CSE 171: User Interface Design: Social and Technical Issues
6. Some Further Examples and Theory of Semiotic Morphisms

This chapter of the class notes first explores direct manipulation, and in particular, its relationship to semiotic morphisms; it then gives some notes on chapter 5 of the text, explaining how this material could have been enriched using notions of preservation for semiotic morphisms, and it concludes with some additional remarks, mainly of a mathematical character, on semiotic morphisms, supplementing what is in the assigned readings.

6.1 Direct Manipulation

Ben Shneiderman is known for his sustained and enthusiastic advocacy of direct manipulation, although he was not the originator of the idea, which he attributes to Ted Nelson. Shneiderman says that direct manipulation is characterized by the following features: (1) analogical representation; (2) incremental operation; (3) reversibility; (4) physical action instead of syntax; (5) immediate visibility of results; and (6) graphic form.

I would especially emphasize points (1) and (4). About the limitations to visibility in (5) and to graphics in (6), it seems to me that representations can involve other senses than just sight. That point (1) for direct manipulation is an analogy or metaphor is very relevant for us, because it says that direct manipulation involves a semiotic morphism. The physical nature of this metaphor (in (4)) makes it seem more direct and concrete, and thus easier for users to grasp and to apply. Leibniz, who was no doubt thinking of mathematical notation, makes a similar point when he says:

In signs, one sees an advantage for discovery that is greatest when they express the exact nature of a thing briefly and, as it were, picture it; then, indeed, the labor of thought is wonderfully diminished.
A good example of this phenomenon is the difference between doing proofs in plane geometry with diagrams and doing them with axioms; in fact, the constructions of traditional Euclidean plane geometry rely on a kind of direct manipulation interface. Insight and creativity are enchanced by using a more direct and physical notation, due to the greater sense of involvement and connection that it produces. This in turn is due to the closer association with one's already existing sensory-motor schemata, which is closely related to important themes in contemporary cognitive linguistics on the nature of metaphor, where it is said that the most basic metaphors are image schemas that are grounded in human embodiment.

Two important principles can help deepen our understanding here: The Principle of Transparency is an important criterion for success: an interface is good if the user does not notice it but instead only notices the task at hand; so designers are most successful when users never think about them or their work! The Principle of Virtuality is Ted Nelson's a brief original formulation of direct manipulation, as a representation of reality that can be manipulated.

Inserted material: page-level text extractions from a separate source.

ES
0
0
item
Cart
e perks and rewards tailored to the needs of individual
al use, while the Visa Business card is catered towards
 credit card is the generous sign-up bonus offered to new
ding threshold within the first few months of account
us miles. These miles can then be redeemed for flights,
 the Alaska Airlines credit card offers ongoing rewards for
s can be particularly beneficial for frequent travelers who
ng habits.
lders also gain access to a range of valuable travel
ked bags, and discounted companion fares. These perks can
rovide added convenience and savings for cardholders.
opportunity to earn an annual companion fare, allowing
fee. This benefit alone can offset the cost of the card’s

Shneiderman's campaign on behalf of direct manipulation has been so successful that today, one is perhaps more likely to see it misapplied than to see it not applied when it should have been. Here are my paraphrasings of Shneiderman's useful list of potential limitations of direct manipulation (page 204 of his text):

  1. Spatial or visual representations are not necessarily better than text, because they may be too spread out, requiring tedious user scrolling over large displays. For example, flow charts may be useful for algorithms or small programs, but rapidly become less useful as program size increases.
  2. Users must learn the meaning of components of a visual representation, and a graphic icon may may require much more learning time than a word or phrase. Many examples can be found in Microsoft products, such as Word.
  3. Users can easily over- or under- estimate the functions associated with some graphical analogy, even if the image itself seems clear.
  4. For users who are experienced at typing, moving their hand off the keyboard to the mouse and back can consome a great deal more time than simply typing the relevant command. For example, the keyboard of a real calculator is much more efficient than any graphical representation that requires use of a mouse.
The tatami project in my lab ran into some of these problems with a direct manipulation interface that we built for proofs; it turned out that displaying the proof tree was useless for large proofs, because of the size and homogeneity of the display. Instead, we broke proofs into "mind sized" pieces, each having its own webpage.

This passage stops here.